By Beth Cericola, WWF Senior Development Officer

An African safari is not just a “trip.” It’s an adventure that demands commitments of time, treasure, and spirit. For most of us, the promise of communing with herds of majestic and serene elephants or meditating on the hypnotic stripes of a zebra herd in motion are what pull us through the 15-hour flights typically required to get Americans to the African continent.

Nat Hab safaris are the best way to see Africa’s famous “big 5”. These include the lion, leopard, black rhinoceros, African elephant, and African buffalo. But don’t forget to look out for the “ugly 5” while on your game drives.
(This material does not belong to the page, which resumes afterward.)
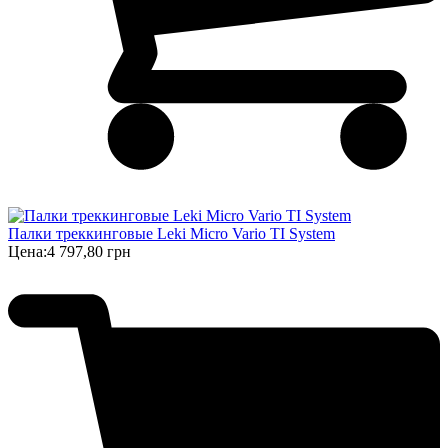
Палки треккинговые Leki Micro Vario TI System
Цена:
4 797,80 грн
The ugly 5 species are the hyena, warthog, wildebeest, vulture, and marabou stork. And on Nat Hab’s Botswana Explorer adventure, we got to check all five mugs off our list.


My first introduction to the hyena is as a scavenger, slinking and sauntering after a lion to snack on its leftovers. There’s a furtive quality to hyenas that can be a bit spooky. Indeed, we learned to always look behind us when gazing upon lions or wild dogs—turn around and you’d see a lone hyena silently sitting upon a termite mound. Look back again and find that a single hyena has turned into a pack, waiting patiently for their turn for a meal.

Spotted hyena (Crocuta crocuta) in the Qorokwe concession, Okavango Delta, Botswana

© WWF-US / Jeff Muller

But as you sit together, watching the lion digest its dinner, you start to appreciate the soft spots dappling the hyenas’ coats. Their eyes are big, soft, and round. They defy easy labels, as they aren’t technically canines but are actually more closely related to felines. The complexity of a hyena is impressive, seductive, and utterly captivating.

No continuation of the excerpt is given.